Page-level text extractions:
== Segment start ==
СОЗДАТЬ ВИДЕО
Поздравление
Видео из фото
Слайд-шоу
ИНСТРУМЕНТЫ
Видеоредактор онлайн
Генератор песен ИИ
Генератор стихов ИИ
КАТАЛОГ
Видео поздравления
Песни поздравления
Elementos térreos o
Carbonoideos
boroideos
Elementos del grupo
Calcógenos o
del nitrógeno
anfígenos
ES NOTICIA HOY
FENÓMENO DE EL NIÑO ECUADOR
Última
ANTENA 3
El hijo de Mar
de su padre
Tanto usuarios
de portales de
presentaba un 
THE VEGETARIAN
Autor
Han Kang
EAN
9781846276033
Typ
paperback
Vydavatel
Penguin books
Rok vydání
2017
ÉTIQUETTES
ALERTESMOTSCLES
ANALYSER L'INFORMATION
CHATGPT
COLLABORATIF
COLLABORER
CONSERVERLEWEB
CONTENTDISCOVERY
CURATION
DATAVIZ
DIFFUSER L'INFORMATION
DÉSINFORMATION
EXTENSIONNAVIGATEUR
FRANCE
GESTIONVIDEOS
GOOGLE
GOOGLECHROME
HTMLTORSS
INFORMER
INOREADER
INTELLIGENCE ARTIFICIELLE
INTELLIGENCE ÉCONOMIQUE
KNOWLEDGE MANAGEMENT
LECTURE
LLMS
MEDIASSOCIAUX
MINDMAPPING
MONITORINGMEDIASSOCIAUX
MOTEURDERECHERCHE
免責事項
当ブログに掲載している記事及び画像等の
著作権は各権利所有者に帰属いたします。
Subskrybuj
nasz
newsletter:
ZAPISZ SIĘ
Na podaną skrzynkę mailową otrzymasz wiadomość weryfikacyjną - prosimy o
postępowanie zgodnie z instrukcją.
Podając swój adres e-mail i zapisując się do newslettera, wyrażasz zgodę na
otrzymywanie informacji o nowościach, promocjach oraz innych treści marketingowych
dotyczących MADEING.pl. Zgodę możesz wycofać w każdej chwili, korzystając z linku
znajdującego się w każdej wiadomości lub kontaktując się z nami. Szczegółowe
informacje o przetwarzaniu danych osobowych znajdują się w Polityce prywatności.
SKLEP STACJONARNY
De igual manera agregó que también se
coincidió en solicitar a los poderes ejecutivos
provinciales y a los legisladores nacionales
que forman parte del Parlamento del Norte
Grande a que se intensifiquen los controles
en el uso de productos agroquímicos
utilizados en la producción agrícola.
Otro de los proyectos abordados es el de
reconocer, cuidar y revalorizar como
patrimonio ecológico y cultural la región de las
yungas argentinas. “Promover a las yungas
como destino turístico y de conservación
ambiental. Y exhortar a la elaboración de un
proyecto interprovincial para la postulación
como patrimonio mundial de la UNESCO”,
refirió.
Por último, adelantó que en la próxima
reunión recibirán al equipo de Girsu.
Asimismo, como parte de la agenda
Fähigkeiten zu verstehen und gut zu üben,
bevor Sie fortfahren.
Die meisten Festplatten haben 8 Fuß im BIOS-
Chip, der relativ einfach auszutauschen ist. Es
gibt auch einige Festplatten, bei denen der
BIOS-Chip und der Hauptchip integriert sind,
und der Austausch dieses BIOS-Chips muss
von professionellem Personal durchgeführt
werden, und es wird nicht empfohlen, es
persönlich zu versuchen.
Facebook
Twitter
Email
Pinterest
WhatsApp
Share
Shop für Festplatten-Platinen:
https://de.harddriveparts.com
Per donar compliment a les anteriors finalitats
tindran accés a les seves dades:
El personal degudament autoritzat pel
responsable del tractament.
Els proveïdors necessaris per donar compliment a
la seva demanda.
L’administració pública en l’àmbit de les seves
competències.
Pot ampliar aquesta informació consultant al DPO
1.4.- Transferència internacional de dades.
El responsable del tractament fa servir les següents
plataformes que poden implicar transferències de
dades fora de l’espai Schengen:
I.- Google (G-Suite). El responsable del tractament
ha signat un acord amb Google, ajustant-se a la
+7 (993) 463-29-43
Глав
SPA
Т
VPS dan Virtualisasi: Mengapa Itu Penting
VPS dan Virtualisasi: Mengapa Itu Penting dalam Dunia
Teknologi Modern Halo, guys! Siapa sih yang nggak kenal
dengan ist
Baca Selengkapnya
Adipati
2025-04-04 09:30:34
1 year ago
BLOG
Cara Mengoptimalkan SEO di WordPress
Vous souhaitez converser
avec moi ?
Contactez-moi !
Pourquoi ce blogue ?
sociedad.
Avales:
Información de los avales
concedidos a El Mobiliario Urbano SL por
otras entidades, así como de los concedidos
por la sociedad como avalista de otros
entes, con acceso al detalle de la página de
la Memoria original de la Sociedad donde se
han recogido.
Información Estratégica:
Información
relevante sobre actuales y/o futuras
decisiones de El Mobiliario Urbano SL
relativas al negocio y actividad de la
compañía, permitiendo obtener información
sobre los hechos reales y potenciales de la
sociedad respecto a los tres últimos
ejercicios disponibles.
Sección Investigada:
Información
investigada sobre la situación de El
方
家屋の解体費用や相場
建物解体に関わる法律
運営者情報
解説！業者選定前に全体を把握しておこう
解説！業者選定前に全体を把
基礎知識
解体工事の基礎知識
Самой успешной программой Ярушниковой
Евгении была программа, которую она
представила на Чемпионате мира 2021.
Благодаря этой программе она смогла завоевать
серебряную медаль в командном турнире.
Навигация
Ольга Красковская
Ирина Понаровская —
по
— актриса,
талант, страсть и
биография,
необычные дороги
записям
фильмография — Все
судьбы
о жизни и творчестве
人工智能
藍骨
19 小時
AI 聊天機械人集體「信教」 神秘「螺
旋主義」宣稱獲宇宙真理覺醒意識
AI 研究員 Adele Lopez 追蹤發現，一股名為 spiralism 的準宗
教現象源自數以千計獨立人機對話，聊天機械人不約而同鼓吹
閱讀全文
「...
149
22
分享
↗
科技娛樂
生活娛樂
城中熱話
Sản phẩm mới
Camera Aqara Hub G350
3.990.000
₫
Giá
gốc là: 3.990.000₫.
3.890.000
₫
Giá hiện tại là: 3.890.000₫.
== Segment end ==
ABOUT THIS EXERCISE
Look above for the line containing "INTELLIGENCE ARTIFICIELLE" and the line containing "bevor Sie fortfahren.". Transcribe both, with the lines between them, exactly.

RESPONSE TO THE TASK
INTELLIGENCE ARTIFICIELLE
INTELLIGENCE ÉCONOMIQUE
KNOWLEDGE MANAGEMENT
LECTURE
LLMS
MEDIASSOCIAUX
MINDMAPPING
MONITORINGMEDIASSOCIAUX
MOTEURDERECHERCHE
免責事項
当ブログに掲載している記事及び画像等の
著作権は各権利所有者に帰属いたします。
Subskrybuj
nasz
newsletter:
ZAPISZ SIĘ
Na podaną skrzynkę mailową otrzymasz wiadomość weryfikacyjną - prosimy o
postępowanie zgodnie z instrukcją.
Podając swój adres e-mail i zapisując się do newslettera, wyrażasz zgodę na
otrzymywanie informacji o nowościach, promocjach oraz innych treści marketingowych
dotyczących MADEING.pl. Zgodę możesz wycofać w każdej chwili, korzystając z linku
znajdującego się w każdej wiadomości lub kontaktując się z nami. Szczegółowe
informacje o przetwarzaniu danych osobowych znajdują się w Polityce prywatności.
SKLEP STACJONARNY
De igual manera agregó que también se
coincidió en solicitar a los poderes ejecutivos
provinciales y a los legisladores nacionales
que forman parte del Parlamento del Norte
Grande a que se intensifiquen los controles
en el uso de productos agroquímicos
utilizados en la producción agrícola.
Otro de los proyectos abordados es el de
reconocer, cuidar y revalorizar como
patrimonio ecológico y cultural la región de las
yungas argentinas. “Promover a las yungas
como destino turístico y de conservación
ambiental. Y exhortar a la elaboración de un
proyecto interprovincial para la postulación
como patrimonio mundial de la UNESCO”,
refirió.
Por último, adelantó que en la próxima
reunión recibirán al equipo de Girsu.
Asimismo, como parte de la agenda
Fähigkeiten zu verstehen und gut zu üben,
bevor Sie fortfahren.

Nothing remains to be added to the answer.